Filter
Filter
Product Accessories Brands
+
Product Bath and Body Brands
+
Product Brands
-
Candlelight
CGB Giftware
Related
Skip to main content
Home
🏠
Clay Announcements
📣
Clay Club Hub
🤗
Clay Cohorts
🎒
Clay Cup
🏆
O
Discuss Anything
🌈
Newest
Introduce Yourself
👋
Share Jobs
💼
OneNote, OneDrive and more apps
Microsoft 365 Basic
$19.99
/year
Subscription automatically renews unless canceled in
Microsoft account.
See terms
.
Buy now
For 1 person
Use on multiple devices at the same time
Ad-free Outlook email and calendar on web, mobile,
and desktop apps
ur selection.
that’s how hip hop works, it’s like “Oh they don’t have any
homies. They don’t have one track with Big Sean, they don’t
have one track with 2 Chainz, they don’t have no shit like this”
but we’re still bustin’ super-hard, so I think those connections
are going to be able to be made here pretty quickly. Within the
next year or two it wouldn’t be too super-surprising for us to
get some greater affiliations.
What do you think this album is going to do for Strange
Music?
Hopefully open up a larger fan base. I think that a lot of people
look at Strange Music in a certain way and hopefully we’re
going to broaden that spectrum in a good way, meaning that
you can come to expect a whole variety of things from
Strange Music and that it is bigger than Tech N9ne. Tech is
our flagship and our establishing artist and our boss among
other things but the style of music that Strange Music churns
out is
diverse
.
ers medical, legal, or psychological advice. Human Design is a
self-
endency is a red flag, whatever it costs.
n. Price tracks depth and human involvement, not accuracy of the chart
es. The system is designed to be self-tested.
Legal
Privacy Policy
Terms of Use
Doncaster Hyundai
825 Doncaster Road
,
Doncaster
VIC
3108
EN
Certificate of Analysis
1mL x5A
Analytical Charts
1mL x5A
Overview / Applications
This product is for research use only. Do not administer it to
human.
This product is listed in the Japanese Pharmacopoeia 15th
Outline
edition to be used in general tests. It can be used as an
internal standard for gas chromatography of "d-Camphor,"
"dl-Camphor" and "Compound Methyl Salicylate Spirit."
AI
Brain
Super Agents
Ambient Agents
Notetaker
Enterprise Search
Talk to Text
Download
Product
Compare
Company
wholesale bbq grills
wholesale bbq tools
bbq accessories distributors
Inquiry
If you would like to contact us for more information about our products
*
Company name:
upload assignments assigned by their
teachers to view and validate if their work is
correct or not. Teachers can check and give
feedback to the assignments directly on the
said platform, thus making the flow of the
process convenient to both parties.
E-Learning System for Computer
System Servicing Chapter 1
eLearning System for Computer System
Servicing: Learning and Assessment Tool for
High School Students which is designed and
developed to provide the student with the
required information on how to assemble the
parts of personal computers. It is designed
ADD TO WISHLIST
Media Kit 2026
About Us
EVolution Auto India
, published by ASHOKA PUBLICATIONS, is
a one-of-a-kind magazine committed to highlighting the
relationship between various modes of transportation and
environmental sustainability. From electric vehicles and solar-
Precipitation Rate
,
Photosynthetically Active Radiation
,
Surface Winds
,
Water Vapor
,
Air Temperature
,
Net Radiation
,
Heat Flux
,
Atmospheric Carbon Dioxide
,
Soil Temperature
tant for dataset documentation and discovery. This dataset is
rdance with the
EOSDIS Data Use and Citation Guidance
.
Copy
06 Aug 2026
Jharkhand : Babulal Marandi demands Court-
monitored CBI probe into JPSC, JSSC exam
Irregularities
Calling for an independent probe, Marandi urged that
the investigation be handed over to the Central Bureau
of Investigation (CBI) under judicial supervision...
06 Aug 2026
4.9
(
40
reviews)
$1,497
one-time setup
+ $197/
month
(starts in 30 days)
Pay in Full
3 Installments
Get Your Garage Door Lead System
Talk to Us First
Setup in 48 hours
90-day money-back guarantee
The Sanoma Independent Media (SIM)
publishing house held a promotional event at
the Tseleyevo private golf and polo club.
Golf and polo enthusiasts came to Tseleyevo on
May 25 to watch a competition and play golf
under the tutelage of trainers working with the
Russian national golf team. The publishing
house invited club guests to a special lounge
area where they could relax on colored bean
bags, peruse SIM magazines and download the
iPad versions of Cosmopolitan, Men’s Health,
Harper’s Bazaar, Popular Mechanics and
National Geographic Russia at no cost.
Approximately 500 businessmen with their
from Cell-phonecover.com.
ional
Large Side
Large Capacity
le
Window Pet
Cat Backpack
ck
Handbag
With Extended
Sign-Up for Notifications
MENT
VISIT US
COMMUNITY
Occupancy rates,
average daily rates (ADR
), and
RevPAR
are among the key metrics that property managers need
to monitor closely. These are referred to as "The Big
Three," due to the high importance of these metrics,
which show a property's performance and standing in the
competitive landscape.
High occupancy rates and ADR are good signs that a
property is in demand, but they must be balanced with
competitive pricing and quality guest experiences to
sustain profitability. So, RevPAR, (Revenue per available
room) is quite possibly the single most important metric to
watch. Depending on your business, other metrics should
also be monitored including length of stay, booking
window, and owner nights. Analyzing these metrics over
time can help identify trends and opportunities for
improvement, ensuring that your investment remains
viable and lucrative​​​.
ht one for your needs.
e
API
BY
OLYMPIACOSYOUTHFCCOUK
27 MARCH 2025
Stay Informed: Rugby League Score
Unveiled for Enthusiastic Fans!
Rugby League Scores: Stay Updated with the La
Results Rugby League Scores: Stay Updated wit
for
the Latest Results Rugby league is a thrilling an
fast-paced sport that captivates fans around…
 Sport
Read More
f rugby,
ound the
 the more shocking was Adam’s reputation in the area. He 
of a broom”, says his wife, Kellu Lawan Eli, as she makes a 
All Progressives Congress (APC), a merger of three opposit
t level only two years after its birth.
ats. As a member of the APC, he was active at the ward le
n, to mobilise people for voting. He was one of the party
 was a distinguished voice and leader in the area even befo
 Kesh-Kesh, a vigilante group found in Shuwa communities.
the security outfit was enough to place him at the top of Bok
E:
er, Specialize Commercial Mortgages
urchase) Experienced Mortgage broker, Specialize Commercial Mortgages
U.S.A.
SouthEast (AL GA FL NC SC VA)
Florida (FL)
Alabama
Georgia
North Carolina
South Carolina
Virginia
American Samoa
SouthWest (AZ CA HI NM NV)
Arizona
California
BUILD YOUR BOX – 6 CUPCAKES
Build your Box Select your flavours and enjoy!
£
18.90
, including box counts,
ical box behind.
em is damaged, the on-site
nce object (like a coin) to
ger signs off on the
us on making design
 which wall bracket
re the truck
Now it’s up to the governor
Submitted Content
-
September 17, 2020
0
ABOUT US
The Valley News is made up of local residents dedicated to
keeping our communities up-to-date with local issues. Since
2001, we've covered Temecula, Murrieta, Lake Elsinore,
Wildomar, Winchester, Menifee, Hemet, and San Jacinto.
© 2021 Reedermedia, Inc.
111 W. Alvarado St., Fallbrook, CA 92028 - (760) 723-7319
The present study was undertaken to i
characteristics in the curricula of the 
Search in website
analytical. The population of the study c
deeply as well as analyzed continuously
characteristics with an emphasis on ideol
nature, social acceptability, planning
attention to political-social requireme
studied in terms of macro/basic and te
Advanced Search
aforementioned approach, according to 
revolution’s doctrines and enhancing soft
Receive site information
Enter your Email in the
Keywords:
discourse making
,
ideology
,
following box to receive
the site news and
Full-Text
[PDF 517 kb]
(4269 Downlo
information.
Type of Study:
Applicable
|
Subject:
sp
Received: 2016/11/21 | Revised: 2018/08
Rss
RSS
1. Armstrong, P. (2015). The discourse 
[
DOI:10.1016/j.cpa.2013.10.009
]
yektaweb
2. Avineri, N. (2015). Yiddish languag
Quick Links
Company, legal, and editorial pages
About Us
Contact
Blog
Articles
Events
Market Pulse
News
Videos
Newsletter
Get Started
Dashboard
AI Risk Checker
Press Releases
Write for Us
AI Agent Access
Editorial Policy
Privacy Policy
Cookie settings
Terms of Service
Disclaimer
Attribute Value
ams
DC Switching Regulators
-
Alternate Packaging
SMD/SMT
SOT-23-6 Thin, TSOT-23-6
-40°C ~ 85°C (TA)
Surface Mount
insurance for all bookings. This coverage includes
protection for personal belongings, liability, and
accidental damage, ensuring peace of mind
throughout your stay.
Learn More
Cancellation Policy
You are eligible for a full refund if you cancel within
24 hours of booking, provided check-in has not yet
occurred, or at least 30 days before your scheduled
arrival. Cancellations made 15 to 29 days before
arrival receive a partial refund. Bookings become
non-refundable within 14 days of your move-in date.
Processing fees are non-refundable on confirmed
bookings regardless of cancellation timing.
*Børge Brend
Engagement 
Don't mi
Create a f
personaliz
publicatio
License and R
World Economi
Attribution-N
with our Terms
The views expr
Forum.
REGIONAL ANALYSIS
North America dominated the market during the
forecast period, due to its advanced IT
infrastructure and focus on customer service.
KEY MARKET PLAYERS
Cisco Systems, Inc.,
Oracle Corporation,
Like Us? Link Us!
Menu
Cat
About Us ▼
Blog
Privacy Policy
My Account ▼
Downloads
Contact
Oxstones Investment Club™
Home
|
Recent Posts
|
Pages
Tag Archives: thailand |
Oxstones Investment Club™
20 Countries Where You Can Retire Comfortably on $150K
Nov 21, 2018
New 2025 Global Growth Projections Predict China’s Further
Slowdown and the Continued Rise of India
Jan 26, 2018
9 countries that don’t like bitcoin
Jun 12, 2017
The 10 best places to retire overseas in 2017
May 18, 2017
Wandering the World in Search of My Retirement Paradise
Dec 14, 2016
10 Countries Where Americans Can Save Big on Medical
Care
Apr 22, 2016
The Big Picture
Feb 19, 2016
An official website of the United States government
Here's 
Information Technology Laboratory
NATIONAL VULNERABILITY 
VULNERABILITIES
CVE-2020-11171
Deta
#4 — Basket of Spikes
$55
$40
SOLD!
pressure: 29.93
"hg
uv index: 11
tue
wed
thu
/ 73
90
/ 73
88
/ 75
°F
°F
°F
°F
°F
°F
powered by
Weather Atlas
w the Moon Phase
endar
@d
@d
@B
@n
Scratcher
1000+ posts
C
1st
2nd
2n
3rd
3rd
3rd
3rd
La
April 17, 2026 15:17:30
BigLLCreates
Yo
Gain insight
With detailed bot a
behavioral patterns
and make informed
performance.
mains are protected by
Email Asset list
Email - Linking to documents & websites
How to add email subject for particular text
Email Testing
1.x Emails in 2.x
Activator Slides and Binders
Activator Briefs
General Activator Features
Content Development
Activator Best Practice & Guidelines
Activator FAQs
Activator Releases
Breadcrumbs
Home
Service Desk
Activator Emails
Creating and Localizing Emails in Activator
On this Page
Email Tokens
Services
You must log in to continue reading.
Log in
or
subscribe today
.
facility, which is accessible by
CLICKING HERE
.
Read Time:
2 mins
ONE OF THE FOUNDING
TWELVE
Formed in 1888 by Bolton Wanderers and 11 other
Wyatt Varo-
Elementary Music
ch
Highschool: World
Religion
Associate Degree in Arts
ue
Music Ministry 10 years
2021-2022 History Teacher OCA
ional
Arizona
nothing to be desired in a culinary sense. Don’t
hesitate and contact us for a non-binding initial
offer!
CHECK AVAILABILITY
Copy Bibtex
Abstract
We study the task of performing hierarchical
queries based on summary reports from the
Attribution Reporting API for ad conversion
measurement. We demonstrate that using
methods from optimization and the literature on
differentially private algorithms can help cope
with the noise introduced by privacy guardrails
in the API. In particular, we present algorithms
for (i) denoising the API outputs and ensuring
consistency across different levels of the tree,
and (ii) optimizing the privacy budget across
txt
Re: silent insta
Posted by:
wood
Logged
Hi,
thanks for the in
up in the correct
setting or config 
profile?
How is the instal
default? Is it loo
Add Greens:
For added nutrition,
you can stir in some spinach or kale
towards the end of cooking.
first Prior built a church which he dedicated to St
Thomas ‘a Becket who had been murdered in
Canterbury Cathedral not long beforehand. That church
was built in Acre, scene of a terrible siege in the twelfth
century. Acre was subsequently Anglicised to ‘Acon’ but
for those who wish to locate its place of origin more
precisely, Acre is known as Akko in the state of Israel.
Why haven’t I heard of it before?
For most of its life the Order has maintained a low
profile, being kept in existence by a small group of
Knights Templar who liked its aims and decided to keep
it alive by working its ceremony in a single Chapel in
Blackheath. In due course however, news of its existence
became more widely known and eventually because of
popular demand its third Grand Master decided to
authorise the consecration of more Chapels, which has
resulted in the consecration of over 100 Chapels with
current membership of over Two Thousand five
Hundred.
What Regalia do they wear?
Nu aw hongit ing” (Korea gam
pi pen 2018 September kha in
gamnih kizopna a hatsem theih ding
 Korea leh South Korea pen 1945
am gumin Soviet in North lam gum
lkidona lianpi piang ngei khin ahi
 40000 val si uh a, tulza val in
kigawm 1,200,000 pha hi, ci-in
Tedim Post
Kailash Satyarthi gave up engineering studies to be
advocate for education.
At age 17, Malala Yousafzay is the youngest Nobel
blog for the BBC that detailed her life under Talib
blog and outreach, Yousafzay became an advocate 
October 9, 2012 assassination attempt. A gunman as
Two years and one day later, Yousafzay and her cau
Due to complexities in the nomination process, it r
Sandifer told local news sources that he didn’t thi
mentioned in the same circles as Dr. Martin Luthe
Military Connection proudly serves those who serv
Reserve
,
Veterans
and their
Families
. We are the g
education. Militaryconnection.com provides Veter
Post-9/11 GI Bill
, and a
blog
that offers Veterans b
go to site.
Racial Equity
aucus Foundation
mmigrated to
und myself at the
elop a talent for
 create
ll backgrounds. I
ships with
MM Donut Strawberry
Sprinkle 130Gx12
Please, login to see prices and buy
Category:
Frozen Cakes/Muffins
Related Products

★ ★ ★ ★ ★ ★ ★

**WHAT NEEDS TO BE DONE**
Out of the material above, output word for word the line with "hesitate and contact", the line with "Knights Templar who", and all lines between them, with nothing else.

**RESPONSE AREA**
hesitate and contact us for a non-binding initial
offer!
CHECK AVAILABILITY
Copy Bibtex
Abstract
We study the task of performing hierarchical
queries based on summary reports from the
Attribution Reporting API for ad conversion
measurement. We demonstrate that using
methods from optimization and the literature on
differentially private algorithms can help cope
with the noise introduced by privacy guardrails
in the API. In particular, we present algorithms
for (i) denoising the API outputs and ensuring
consistency across different levels of the tree,
and (ii) optimizing the privacy budget across
txt
Re: silent insta
Posted by:
wood
Logged
Hi,
thanks for the in
up in the correct
setting or config 
profile?
How is the instal
default? Is it loo
Add Greens:
For added nutrition,
you can stir in some spinach or kale
towards the end of cooking.
first Prior built a church which he dedicated to St
Thomas ‘a Becket who had been murdered in
Canterbury Cathedral not long beforehand. That church
was built in Acre, scene of a terrible siege in the twelfth
century. Acre was subsequently Anglicised to ‘Acon’ but
for those who wish to locate its place of origin more
precisely, Acre is known as Akko in the state of Israel.
Why haven’t I heard of it before?
For most of its life the Order has maintained a low
profile, being kept in existence by a small group of
Knights Templar who liked its aims and decided to keep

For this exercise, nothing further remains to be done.